In den 50er und 60er Jahren wurden die bestehenden regionalen Unterschiede, z. B. zwischen Stadt und Land oder zwischen den Konfessionen, tendenziell verringert. Vor dem Hintergrund der gewaltigen Aufgaben des Wiederaufbaus und den Bevölkerungsverschiebungen war die Mobilität hoch und die Erwartungshaltung der Bevölkerung stark auf eine wachsende "Einheitlichkeit der Lebensverhältnisse" orientiert. Damit einher ging geringe Toleranz gegenüber landesspezifischen Regelungen mit möglichen, Mobilität hemmenden Wirkungen, z. B. in der Schulpolitik.
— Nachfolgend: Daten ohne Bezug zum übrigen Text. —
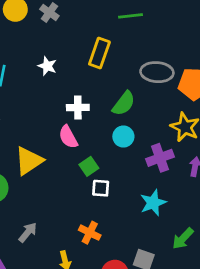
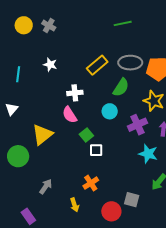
green line: (130, 16) -> (123, 23), moved
yellow rectangle: (99, 53) -> (97, 65), moved, turned 35
green semicircle: (124, 103) -> (121, 87), moved
cyan star: (153, 203) -> (148, 154), moved, turned -30
orange cross: (90, 233) -> (91, 183), turned 35

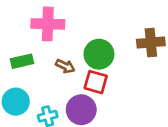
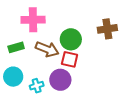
brown arrow: (65, 66) -> (47, 49), size x1.6

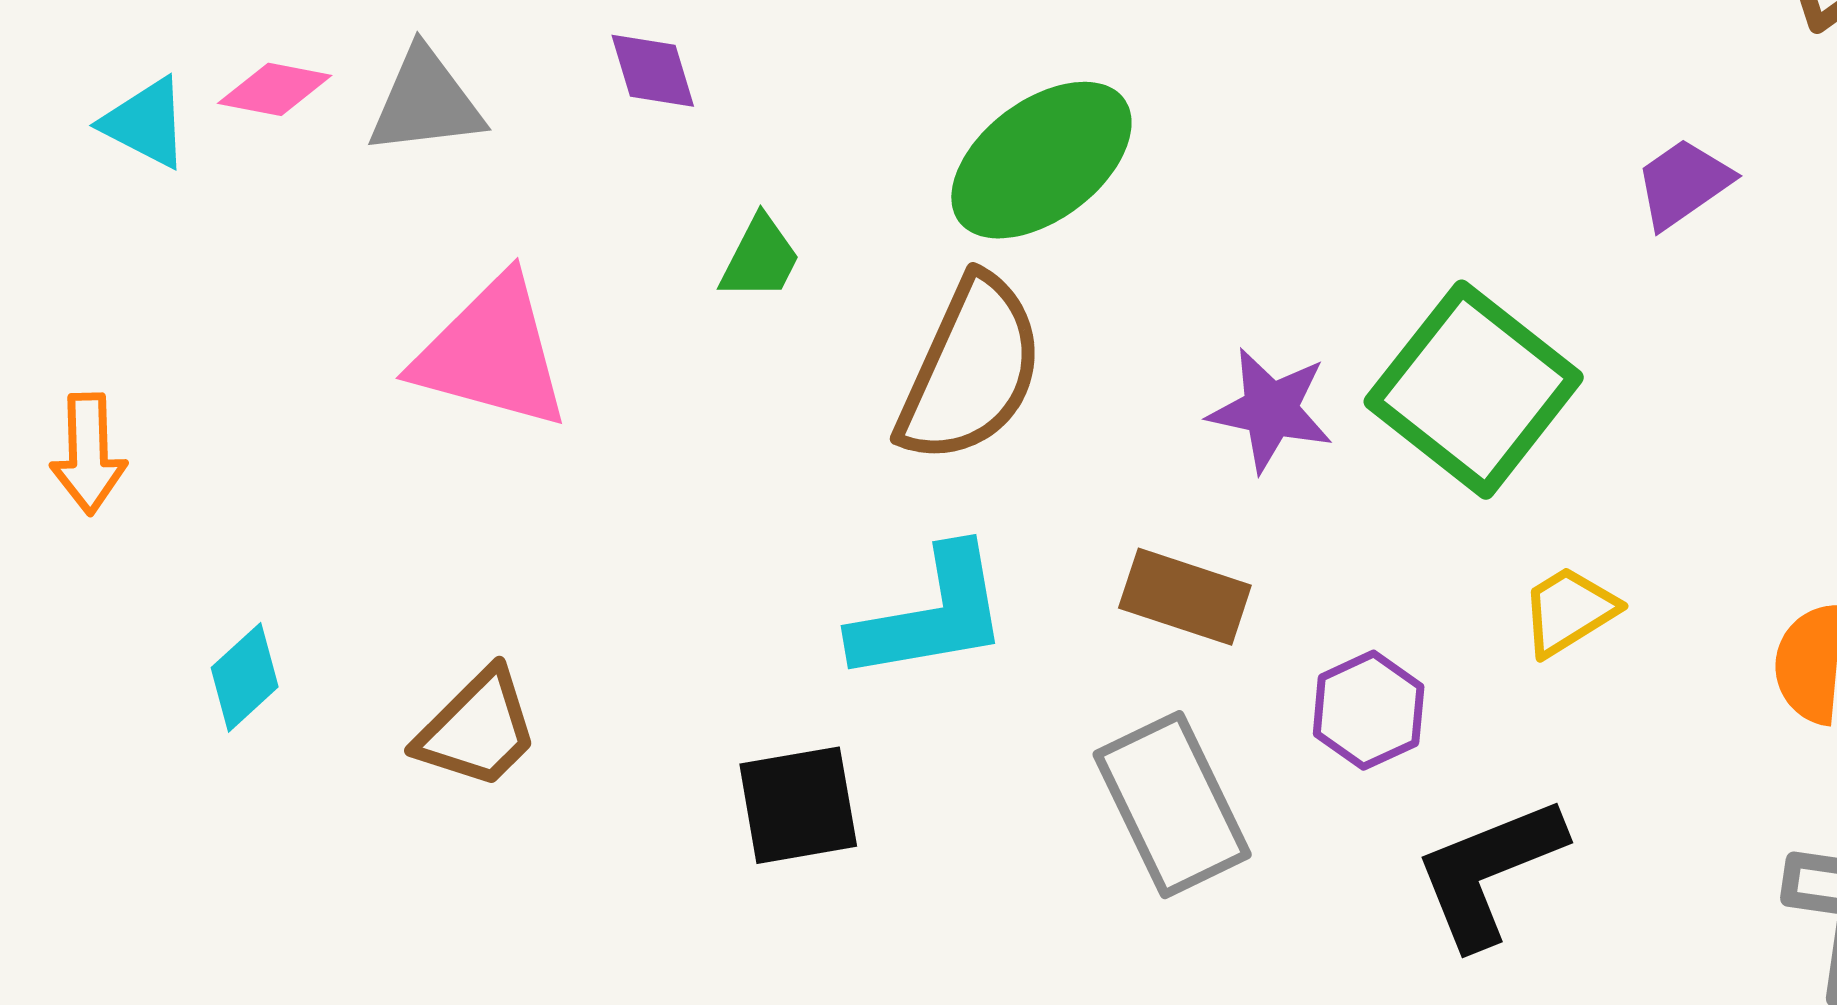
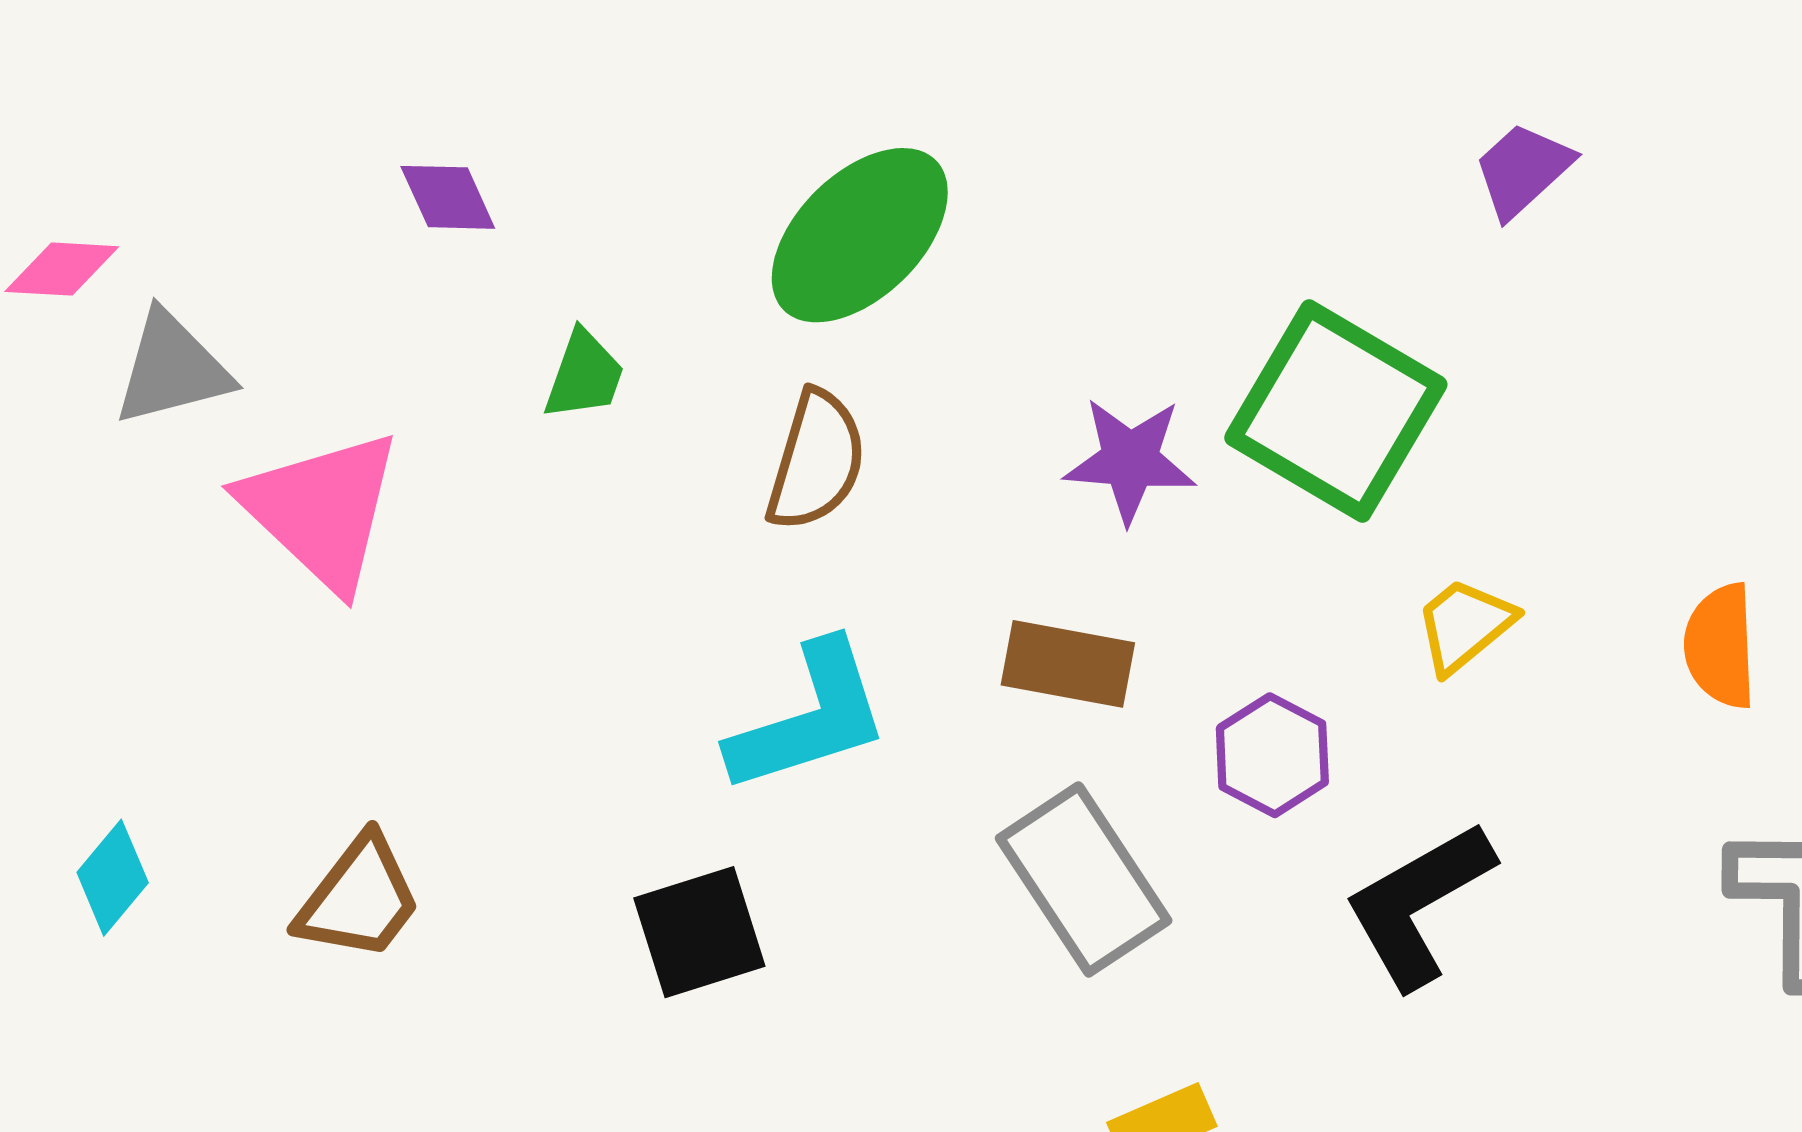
gray triangle: (426, 102) -> (172, 369), moved
pink triangle: (492, 353) -> (322, 510), turned 36
brown semicircle: (971, 370) -> (816, 461), size x0.7

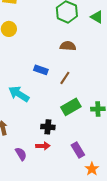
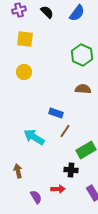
brown line: (65, 78) -> (65, 131), moved
black cross: (48, 127) -> (71, 170), moved

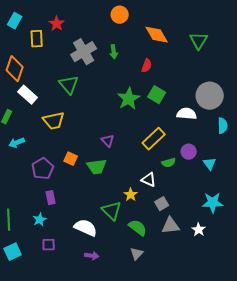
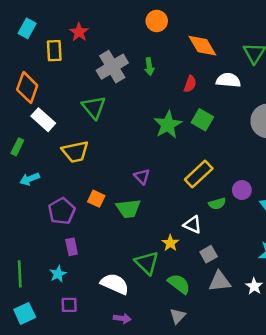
white semicircle: (187, 114) -> (228, 80), moved

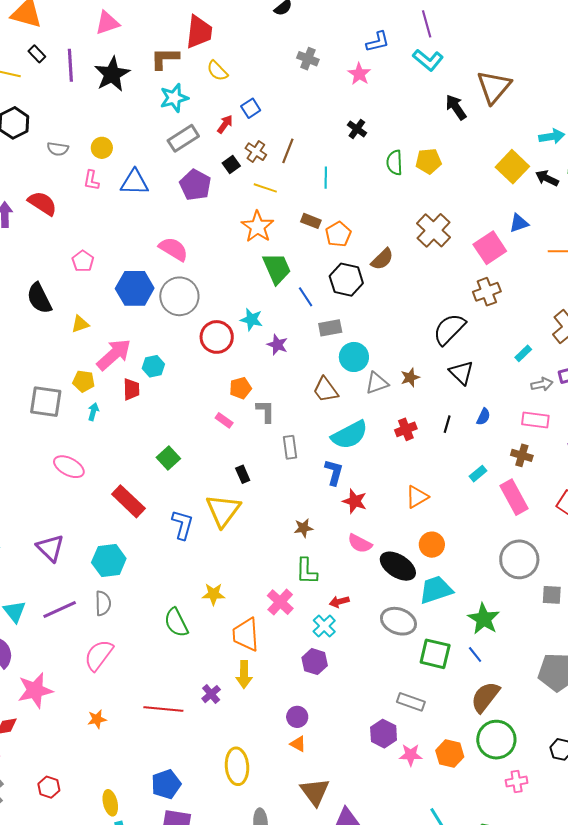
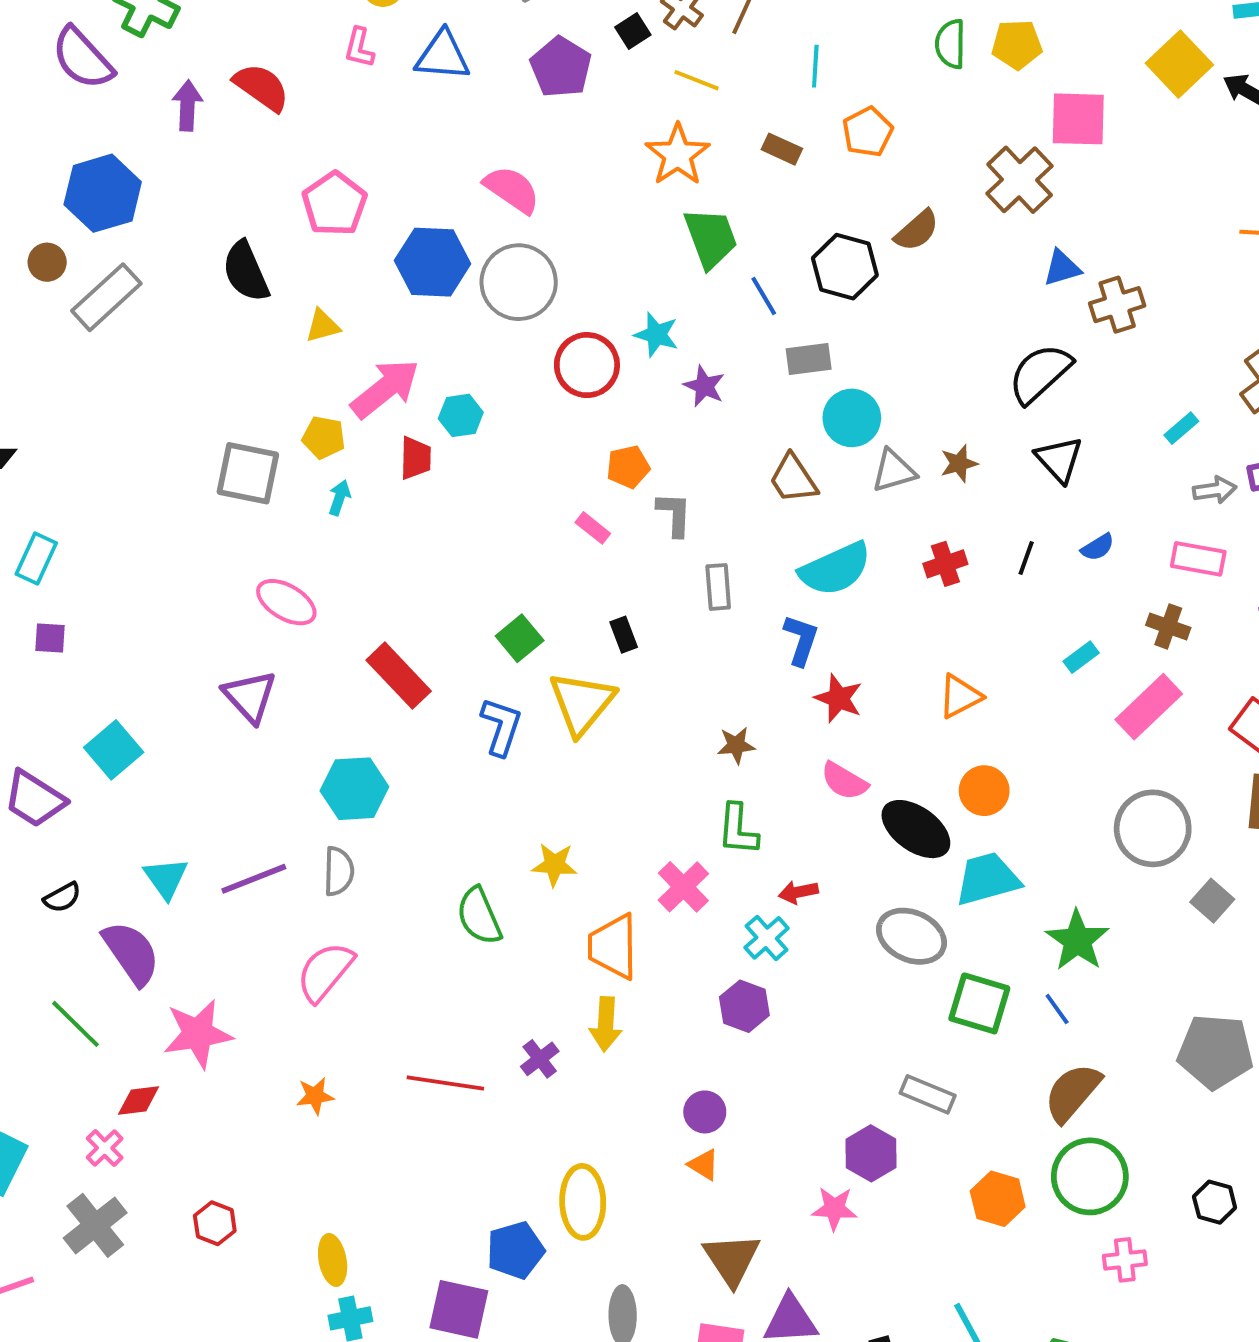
blue triangle: (519, 223) -> (1062, 268), moved
orange pentagon: (338, 234) -> (868, 132), moved
pink square: (490, 248) -> (1078, 119), moved, turned 32
pink pentagon: (83, 261) -> (334, 204), size x1.5
blue semicircle: (483, 417) -> (1098, 547), turned 30
green square: (168, 458) -> (520, 638), moved
pink rectangle: (514, 497) -> (1149, 707), turned 72
purple triangle: (50, 548) -> (250, 696), moved
gray square: (552, 595) -> (1212, 901), turned 35
pink star: (411, 755) -> (834, 1209), moved
blue pentagon: (166, 784) -> (515, 1250), moved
Angesichts der starken Tendenzen in Richtung Parteienstaat musste die bundesstaatliche Realität weitgehend von der Parteienentwicklung beeinflusst werden. Bs. und Parteienstaat stehen in einem Interdependenzverhältnis, wobei für die BRD aber der Einfluss des Parteienstaates auf den Bs. vorherrschend ist. Im → Parteiensystem der BRD haben sich keine spezifischen Länderparteien behauptet, wenn man vom Sonderfall → CSU mit starken Bundesambitionen absieht. Die föderalistische Staatsstruktur hat sich zwar zunehmend auf die innere Struktur von → Parteien und auch von Interessengruppen ausgewirkt, insofern die Landesebene zu einem wichtigen Element innerorganisatorischer Gewaltenteilung geworden ist. Die Machtkonzentration auf der Bundesebene in Verbindung mit dem wachsenden Gewicht des Bundesrates hat allerdings dazu geführt, dass auch in den Parteien die Bundesorientierung dominiert hat und bei der Bildung von Landesregierungen bundespolitische Überlegungen häufig eine zentrale Rolle gespielt haben. Hinweise auf die parteipolitische Durchdringung des Bs. sind u. a. personelle Austauschprozesse, die spezifische Kooperation von Bundesregierung und Landesregierungen der gleichen parteipolitischen Couleur wie auch zunehmende "Bundesratsklauseln" in den Koalitionsverträgen auf Landesebene. Landtagswahlen sind zunehmend, insbesondere bei knappen Stimmenverhältnissen im Bundesrat, als räumlich begrenzte, zwischenzeitliche "Ersatzbundestagswahlen" behandelt und auch von einem Teil der Wähler so perzipiert worden.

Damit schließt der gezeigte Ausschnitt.